#### [Exercise details]
Copy out the lines below that hold the word "Germany".

#### [Supplied entries]

*****

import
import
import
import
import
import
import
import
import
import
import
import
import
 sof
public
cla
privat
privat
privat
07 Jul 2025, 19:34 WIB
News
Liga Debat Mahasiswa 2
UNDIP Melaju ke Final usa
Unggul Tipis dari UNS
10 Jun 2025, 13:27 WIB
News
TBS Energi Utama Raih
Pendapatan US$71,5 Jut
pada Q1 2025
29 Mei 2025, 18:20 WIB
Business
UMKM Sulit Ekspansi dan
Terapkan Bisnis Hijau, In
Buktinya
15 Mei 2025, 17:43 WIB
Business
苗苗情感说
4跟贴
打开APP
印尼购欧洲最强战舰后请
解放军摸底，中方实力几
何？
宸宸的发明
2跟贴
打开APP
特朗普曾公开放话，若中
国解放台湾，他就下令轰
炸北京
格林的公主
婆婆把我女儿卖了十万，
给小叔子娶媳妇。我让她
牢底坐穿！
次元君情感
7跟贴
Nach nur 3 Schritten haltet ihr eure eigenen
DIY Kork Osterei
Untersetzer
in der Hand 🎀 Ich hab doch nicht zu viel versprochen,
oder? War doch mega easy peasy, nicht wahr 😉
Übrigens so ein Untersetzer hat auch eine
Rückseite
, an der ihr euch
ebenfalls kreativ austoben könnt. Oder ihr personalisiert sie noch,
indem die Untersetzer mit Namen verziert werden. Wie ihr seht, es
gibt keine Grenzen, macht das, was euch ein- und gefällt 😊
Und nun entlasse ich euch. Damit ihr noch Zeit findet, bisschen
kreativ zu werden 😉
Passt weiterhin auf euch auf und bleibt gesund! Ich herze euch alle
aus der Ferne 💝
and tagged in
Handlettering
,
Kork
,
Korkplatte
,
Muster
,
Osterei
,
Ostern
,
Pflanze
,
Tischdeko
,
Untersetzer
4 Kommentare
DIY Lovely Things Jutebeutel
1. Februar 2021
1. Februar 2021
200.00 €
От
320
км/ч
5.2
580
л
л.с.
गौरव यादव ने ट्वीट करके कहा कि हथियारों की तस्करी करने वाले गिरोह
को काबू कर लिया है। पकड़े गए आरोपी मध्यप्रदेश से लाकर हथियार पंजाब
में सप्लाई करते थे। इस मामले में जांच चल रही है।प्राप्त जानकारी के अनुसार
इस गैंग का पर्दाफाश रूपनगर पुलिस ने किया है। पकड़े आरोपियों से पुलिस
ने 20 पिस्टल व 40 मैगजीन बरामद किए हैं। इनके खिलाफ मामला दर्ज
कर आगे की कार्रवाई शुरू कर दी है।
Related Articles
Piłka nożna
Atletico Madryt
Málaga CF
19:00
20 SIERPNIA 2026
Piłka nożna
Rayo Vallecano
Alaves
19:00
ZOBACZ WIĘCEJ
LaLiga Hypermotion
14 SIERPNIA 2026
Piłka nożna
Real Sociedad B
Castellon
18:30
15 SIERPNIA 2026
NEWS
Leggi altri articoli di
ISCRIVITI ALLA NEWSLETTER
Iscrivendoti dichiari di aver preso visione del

*****

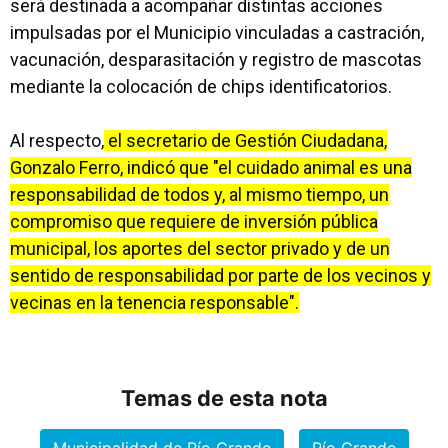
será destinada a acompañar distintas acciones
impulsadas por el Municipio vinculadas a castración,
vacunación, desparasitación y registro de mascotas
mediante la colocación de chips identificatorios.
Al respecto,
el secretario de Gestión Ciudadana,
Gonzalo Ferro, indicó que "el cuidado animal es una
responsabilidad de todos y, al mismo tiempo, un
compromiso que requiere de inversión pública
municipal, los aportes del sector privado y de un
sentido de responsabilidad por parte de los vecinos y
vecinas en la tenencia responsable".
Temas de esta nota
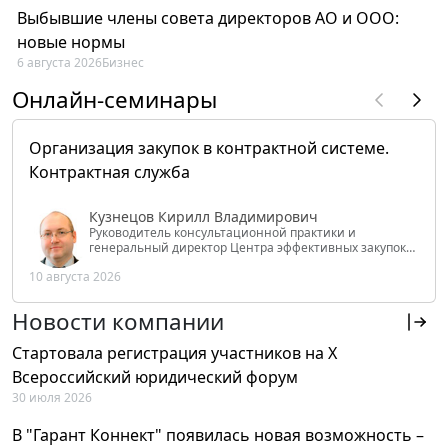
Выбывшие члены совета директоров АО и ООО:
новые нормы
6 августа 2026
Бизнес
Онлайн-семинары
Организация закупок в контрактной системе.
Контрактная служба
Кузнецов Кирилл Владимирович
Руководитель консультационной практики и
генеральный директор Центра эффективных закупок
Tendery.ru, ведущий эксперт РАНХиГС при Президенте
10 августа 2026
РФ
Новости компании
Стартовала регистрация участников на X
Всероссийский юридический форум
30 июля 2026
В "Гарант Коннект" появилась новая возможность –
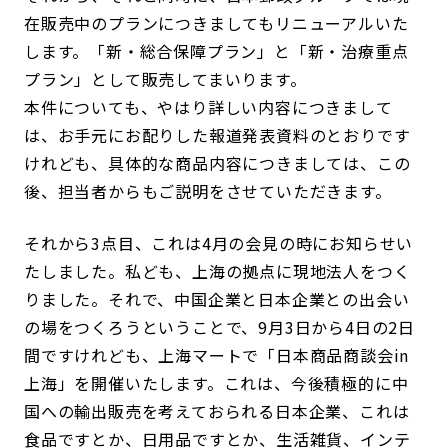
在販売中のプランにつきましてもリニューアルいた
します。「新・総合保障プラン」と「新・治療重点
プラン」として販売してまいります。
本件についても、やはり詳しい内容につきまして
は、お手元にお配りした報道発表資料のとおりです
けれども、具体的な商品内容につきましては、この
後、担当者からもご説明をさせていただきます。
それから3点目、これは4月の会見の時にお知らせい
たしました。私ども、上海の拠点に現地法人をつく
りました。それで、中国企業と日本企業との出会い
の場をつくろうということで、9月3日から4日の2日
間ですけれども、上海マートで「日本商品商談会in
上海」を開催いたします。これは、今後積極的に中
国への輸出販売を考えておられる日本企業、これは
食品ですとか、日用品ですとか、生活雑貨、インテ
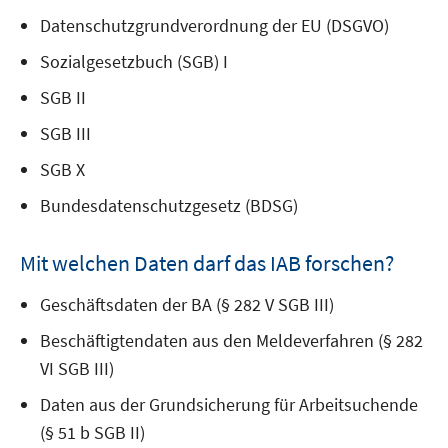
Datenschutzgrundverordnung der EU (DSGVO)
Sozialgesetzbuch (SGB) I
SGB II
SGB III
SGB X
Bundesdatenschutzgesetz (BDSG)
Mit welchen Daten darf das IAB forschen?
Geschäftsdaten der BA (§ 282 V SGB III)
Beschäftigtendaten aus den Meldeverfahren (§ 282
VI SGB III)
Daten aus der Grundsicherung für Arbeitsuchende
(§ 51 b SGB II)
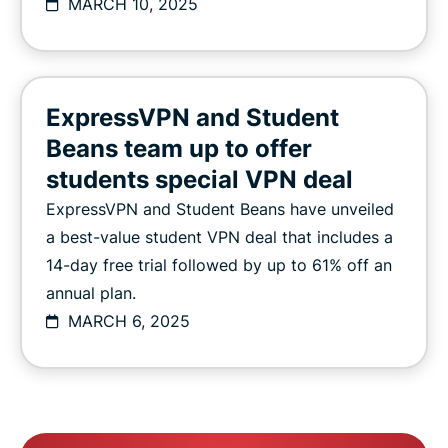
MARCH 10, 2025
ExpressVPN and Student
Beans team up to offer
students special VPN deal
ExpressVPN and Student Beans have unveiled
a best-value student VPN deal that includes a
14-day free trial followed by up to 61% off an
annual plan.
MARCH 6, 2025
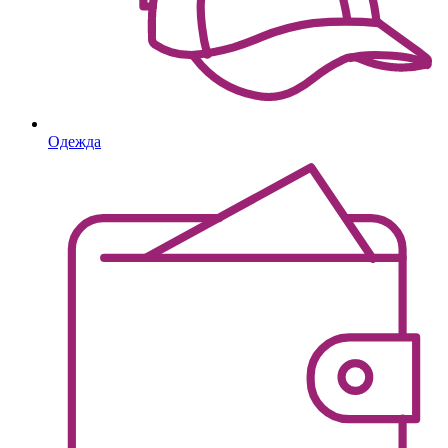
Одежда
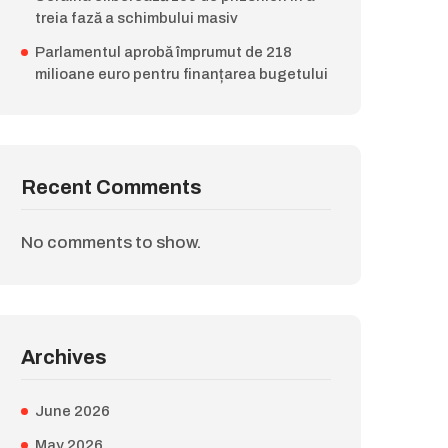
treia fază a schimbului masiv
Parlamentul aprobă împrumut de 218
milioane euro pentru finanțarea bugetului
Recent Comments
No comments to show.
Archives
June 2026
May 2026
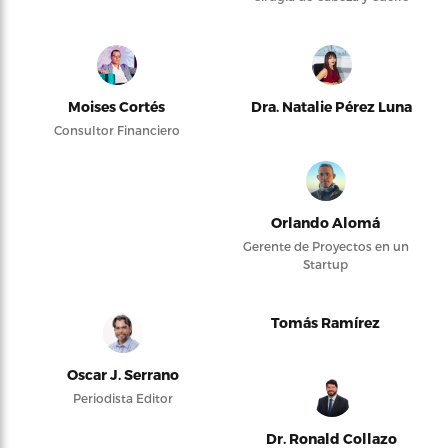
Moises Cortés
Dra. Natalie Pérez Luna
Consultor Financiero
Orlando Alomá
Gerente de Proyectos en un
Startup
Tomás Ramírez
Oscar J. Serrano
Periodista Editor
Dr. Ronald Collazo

*****

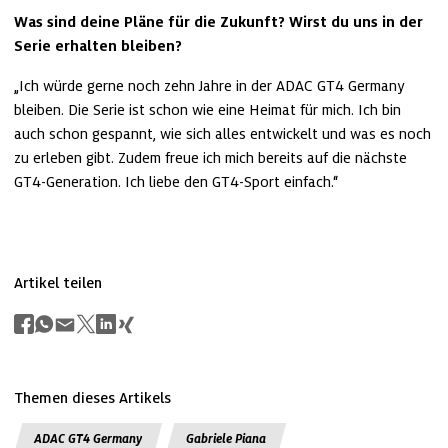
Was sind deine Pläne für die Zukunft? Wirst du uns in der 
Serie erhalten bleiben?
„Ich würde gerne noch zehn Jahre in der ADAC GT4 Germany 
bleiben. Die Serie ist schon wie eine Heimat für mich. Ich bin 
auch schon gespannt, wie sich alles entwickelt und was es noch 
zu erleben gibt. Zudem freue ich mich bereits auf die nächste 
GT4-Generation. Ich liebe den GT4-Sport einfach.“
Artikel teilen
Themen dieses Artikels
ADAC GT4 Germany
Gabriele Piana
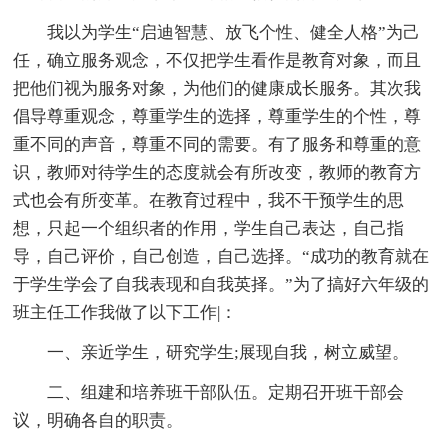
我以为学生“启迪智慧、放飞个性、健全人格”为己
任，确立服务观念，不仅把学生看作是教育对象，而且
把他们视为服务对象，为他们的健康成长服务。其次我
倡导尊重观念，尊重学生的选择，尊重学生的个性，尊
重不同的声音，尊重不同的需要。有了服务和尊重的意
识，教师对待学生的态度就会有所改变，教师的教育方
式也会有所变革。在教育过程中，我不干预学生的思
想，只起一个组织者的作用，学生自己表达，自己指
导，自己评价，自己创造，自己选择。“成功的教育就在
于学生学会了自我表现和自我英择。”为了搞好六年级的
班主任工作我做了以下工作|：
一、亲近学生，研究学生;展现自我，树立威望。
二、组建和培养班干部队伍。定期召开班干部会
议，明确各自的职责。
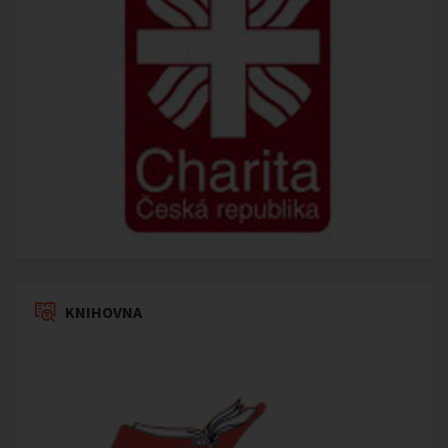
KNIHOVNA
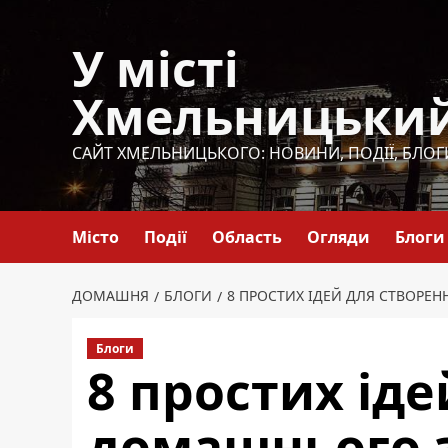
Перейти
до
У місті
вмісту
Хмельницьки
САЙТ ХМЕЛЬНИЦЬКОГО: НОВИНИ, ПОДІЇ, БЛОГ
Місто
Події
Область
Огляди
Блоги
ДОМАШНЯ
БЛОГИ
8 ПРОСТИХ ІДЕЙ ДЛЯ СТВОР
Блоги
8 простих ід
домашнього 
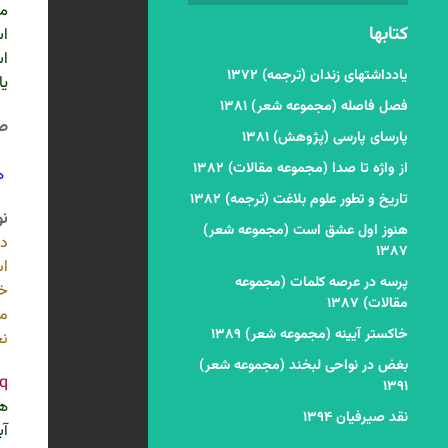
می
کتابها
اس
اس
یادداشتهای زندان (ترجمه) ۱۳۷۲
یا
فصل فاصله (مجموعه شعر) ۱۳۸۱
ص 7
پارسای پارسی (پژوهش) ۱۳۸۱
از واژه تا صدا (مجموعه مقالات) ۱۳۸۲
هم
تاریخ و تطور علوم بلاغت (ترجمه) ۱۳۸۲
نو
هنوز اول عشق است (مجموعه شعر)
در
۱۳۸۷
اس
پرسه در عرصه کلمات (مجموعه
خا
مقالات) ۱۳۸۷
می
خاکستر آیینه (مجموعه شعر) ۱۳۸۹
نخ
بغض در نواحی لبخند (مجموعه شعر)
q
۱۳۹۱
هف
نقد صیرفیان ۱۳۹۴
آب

*****

#### [Exercise solution]
„Ich würde gerne noch zehn Jahre in der ADAC GT4 Germany 
ADAC GT4 Germany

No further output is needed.